Enough demand for Ruataniwha Dam - Council

Enough demand for Ruataniwha Dam - Council

Enough farmers and interested parties have expressed interest in the controversial Ruataniwha Dam to make it viable.

The Hawke's Bay Regional Investment Company (HBRIC) has today said there'd be enough demand for the project to take it through to the finalisation of the scheme.

So far, the Regional Council's investment arm has secured 196 water user agreements either signed or confirmed, with more at "advanced negotiation" as well as call options for water use agreements.

They account for 48.5 million cubic metres of water, though the confirmed contracted figure is 42.8 million cubic metres.

The proposed 83m-high dam on the upper Makaroro River would hold around 100 million cubic metres of water.
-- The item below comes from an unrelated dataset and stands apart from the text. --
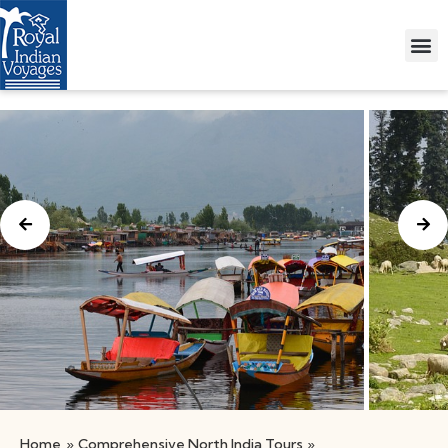
Home
»
Comprehensive North India Tours
»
The council had previously said it would need to commit to taking at least 45 million cubic metres of water for the project to proceed.

HBRIC chief executive Andrew Newman says the company has a "high degree of confidence" in closing the remaining deals under negotiation and about the call options.

Reaching 50 million cubic metres by June was now a "realist target".

They say the number of agreements had increased monumentally over the past three weeks from 161 to 196.

"Overall, the Central Hawke's Bay community has unequivocally demonstrated its commitment to and desire to see the Ruataniwha water storage scheme go ahead," he says.

"The landowners and businesses can see the long term benefits of having more water available for both the environment and the economy."

But the Green Party says the project should be dumped completely.

"HBRIC has only just scraped together farmers to commit to use 43 million cubic metres of water, when they need subscribers for 45 million cubic metres of water to make the project viable," says water spokeswoman Catherine Delahunty.

She says the company hasn't secured the land for the dam yet and is relying on public money to keep the project alive.

"This irrigation scheme will only make the water more polluted; most of the rivers in the Tukituki catchment, where the dam is proposed to be built, are already polluted and exceed acceptable nitrate levels."

It's estimated the cost of the dam will be around $900 million.

HBRIC says other investors need to confirm their commitment to the project before they can move to the construction phase.